The design and development of the experiment took more than 10 years of proposals, testing, and preparation. On April 14, 2015, the experiment – cells, hardware, and all – was finally launched on the Space X Dragon Spacecraft from Cape Canaveral, Florida. For the next month, astronaut Samantha Cristoforetti of the European Space Agency (ESA) conducted the experiment, while simultaneously downlinking the data to the Earth-bound researchers for real-time data analysis.

To understand how the macrophages responded to changes in gravity, the researchers paired BioLab centrifuges that could generate artificial gravity with oxidative burst reactions (OBR) from the macrophages themselves. OBR is an ancient part of the macrophage response that is critical for fighting off bacteria. This pairing ensures that all factors were constant, except for gravity.

When Cristoforetti began the “step-wise” gravitational changes from 0 g to 1 g, and 1 g back to 0 g, the researchers noted the cells’ reactions to the subtle changes. At first, OBR dropped at zero gravity, but the cells recovered within 42 seconds. Thiel said this kind of rapid adaptation is remarkable, but how it works remains unknown.

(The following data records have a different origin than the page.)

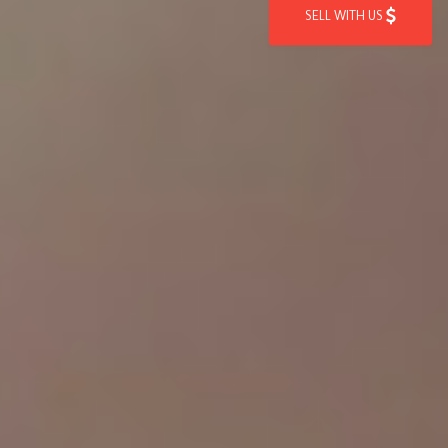
SELL WITH US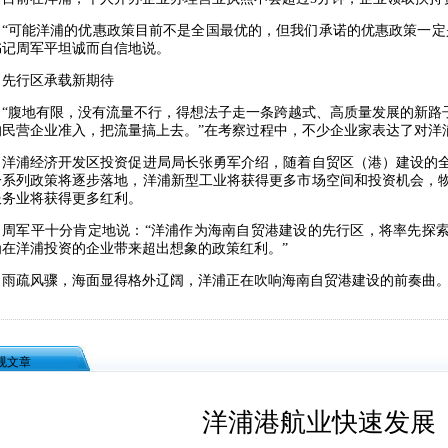
可能洋浦的优惠政策目前不是全国最优的，但我们承诺的优惠政策一定是
书记周军平坦诚而自信地说。
行区承载新期待
腹地有限，没有流量不行，得想法子走一条跨越式、高质量发展的新路子
的民营企业准入，把流量搞上去。”在考察过程中，不少企业家表达了对洋
浦经济开发区投资促进局局长张勇军介绍，随着自贸区（港）建设的全
一系列政策将逐步落地，洋浦新型工业将获得更多市场空间和投资机会，
服务业将获得更多红利。
军平十分肯定地说：“洋浦作为海南自贸港建设的先行区，将率先探索
为在洋浦投资的企业带来超出想象的政策红利。”
疏风骤，海面显得格外辽阔，洋浦正在吹响海南自贸港建设的前奏曲
规文章
洋浦港航业快速发展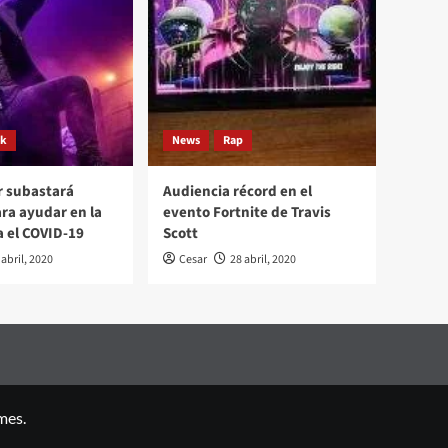
ck
News
Rap
r subastará
Audiencia récord en el
ara ayudar en la
evento Fortnite de Travis
a el COVID-19
Scott
 abril, 2020
Cesar
28 abril, 2020
mes.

In future ISS BioLab experiments, the team plans to clarify whether gravity influences epigenetic gene regulation by searching for a pathway linking gravitational force and cell function. Another (perhaps far-off) experiment includes live imaging of dynamic, molecular reactions in real time, depending on new technologies to transmit large quantities of information effectively.

Right now, however, there are a lot of unknowns as to how and why life can adapt to microgravity. But for Thiel, this work strengthens the case for manned space exploration: “The most rewarding aspect is that we are entering a completely new world, the world of a new gravity environment different from Earth. Research in microgravity is to explore and to discover new worlds and to go far beyond known boundaries.”